People were getting used to it by now; a law-abiding citizen could easily get stopped and frisked for taking a cell-phone video of the Brooklyn Bridge or the Empire State Building, never mind riding in a high-speed taxicab that had just jumped the curb to avoid a roadblock.
You know, I'm gonna say the taxi driver's actions were legitimately suspicious, if only because he very easily could have killed someone.
Actually, let's unpack that. Notice that we see a middle eastern guy getting manhandled and treated with hostility by American law enforcement (which the soldiers are in this context, for all intents and purposes), but only after he was driving erratically and endangering people's lives. If you wanted to be unkind to Beck (which I do) you could interpret this as him saying that Muslim Americans are sometimes unfairly singled out for suspicion, but only because their wacky foreign ways and child-like ignorance makes them do stupid things. If they'd just Assimilate, everything would be fine and only real-deal terrorists would ever have to worry about the police.
One of the soldiers brings Noah into a trailer parked by the side of the road, where he's greeted by a mysterious woman. Let's see if we can figure out if she's evil or not.
“Have a seat, Mr. Gardner.” She was fortyish, stocky, severe, and clearly wrapped too tight, with prematurely gray hair trimmed like a motel lampshade.
Definitely evil.
Noah recognizes the logo on the side of the truck as belonging to Talion, a private military company his firm considered doing business with several months back. I'm tempted to say that "Talion" is too obviously an evil name, but every real-life PMC seems to deliberately be trying to make themselves look like a mega-corporation from a cyberpunk story, so sure.
Evil Lampshade Lady asks Noah some invasive questions about where he's going and--displaying a rare spark of intelligence--he asks her if he's being detained. When she says no, he gets up to leave, which is when she pulls out one of Molly Ross's freedom flyers.
“What do you know about this group, Mr. Gardner?”
“Absolutely nothing at all. Like I told you—”
“They have ties to the Aryan Brotherhood,” she said, having begun to thumb through a file folder on her desk, “and the Lone Star Militia, the National Labor Committee, the Common Law Coalition, the Earth Liberation Front—”

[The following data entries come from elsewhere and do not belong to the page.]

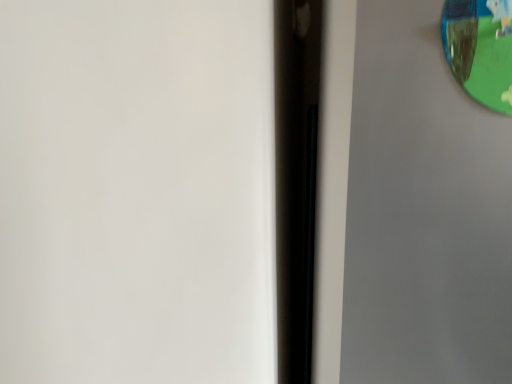 Question: Can you confirm if green plastic view mirror at upper right is positioned to the left of transparent plastic screen door at upper right?

Choices:
 (A) yes
 (B) no

Answer: (A)

Question: Is transparent plastic screen door at upper right inside green plastic view mirror at upper right?

Choices:
 (A) yes
 (B) no

Answer: (B)

Question: From a real-world perspective, is green plastic view mirror at upper right on top of transparent plastic screen door at upper right?

Choices:
 (A) yes
 (B) no

Answer: (A)

Question: From the image's perspective, is green plastic view mirror at upper right beneath transparent plastic screen door at upper right?

Choices:
 (A) no
 (B) yes

Answer: (A)

Question: From the image's perspective, is green plastic view mirror at upper right above transparent plastic screen door at upper right?

Choices:
 (A) no
 (B) yes

Answer: (B)

Question: Can you confirm if green plastic view mirror at upper right is wider than transparent plastic screen door at upper right?

Choices:
 (A) no
 (B) yes

Answer: (A)

Question: Are transparent plastic screen door at upper right and green plastic view mirror at upper right far apart?

Choices:
 (A) yes
 (B) no

Answer: (B)

Question: From a real-world perspective, is transparent plastic screen door at upper right positioned over green plastic view mirror at upper right based on gravity?

Choices:
 (A) no
 (B) yes

Answer: (A)

Question: Is transparent plastic screen door at upper right taller than green plastic view mirror at upper right?

Choices:
 (A) yes
 (B) no

Answer: (A)

Question: Can you confirm if transparent plastic screen door at upper right is smaller than green plastic view mirror at upper right?

Choices:
 (A) no
 (B) yes

Answer: (A)

Question: Does transparent plastic screen door at upper right have a lesser height compared to green plastic view mirror at upper right?

Choices:
 (A) yes
 (B) no

Answer: (B)

Question: Can you confirm if transparent plastic screen door at upper right is thinner than green plastic view mirror at upper right?

Choices:
 (A) no
 (B) yes

Answer: (A)

Question: Is green plastic view mirror at upper right to the left or to the right of transparent plastic screen door at upper right in the image?

Choices:
 (A) left
 (B) right

Answer: (A) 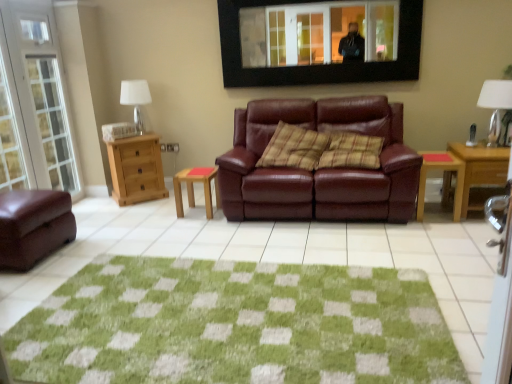 At what (x,y) coordinates should I click in order to perform the action: click on vacant area that lies in front of wooden side table at right, which is counted as the 1th table, starting from the right. Please return your answer as a coordinate pair (x, y). Looking at the image, I should click on [x=448, y=226].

Noah questions why the national labour committee is sinister, since "The National Labor Committee is a little shoestring nonprofit that busts sweatshops and child-labor operations." Noah, they're mixing innocuous organizations in with terrorist groups so they can use the latter as a pretext for targeting the former. Which is the inverse of what this book was doing back when we read the conspiracy document, in a neat little meta-twist that the authors were probably hoping no one would notice.
Noah sashays out of the truck and sees the cab driver being manhandled into an unmarked van. The guy is clearly calling for help, but Noah is like "NAH CAN'T GET INVOLVED IN EVERY LITTLE THING AND HE COULD BE A TERRORIST SO WHATEVS".
And besides, he was late for an appointment with a certain young woman who was in dire need of a dose of reality.
You mean like the reality that you know for certain that all of her suspicions are correct?
The way this is written, and the way Noah has previously thought about his upcoming meeting with Molly, are super infantalizing and insulting. He keeps calling her "young woman", which given that she's around the same age as him feels only a step removed from "young lady." It's like he's expecting to walk in, hear her out, and then say "Well slow down there a second! Why don't you sit yourself down and Mr. Noah Gardner the grown-up will set you straight on a few points."
I hope she kicks him in the nads with her tattooed freedom-foot.